▶ [TASK REQUIREMENTS]: Check each line of the data below for the word "dati", then extract the ones that have it.

▶ [MATERIAL PROVIDED]:
####

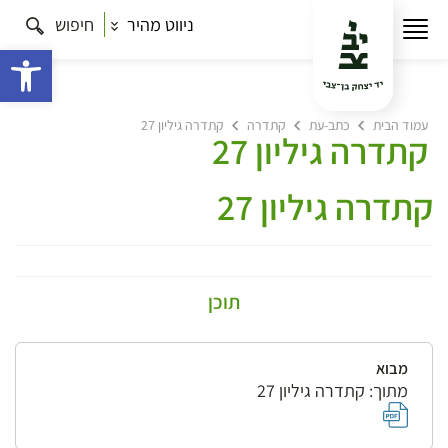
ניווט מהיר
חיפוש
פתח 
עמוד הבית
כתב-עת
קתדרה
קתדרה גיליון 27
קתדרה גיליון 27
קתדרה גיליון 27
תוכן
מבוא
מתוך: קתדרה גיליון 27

####

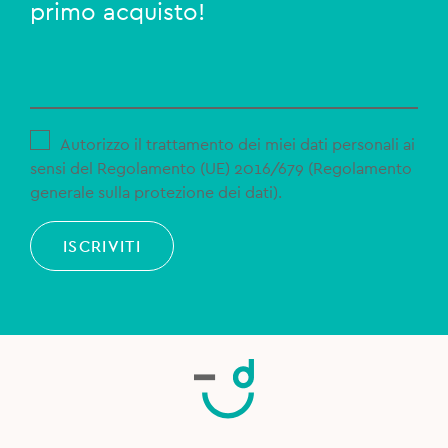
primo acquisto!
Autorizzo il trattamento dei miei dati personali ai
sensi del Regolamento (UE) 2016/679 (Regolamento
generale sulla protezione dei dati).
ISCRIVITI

####

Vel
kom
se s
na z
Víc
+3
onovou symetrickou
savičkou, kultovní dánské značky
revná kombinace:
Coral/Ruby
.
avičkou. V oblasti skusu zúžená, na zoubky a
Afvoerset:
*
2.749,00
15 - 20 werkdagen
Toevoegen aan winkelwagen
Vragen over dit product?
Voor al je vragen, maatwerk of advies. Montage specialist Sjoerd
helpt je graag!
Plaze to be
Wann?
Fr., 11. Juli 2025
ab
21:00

####

▶ [WRITTEN ANSWER]:
Autorizzo il trattamento dei miei dati personali ai
generale sulla protezione dei dati).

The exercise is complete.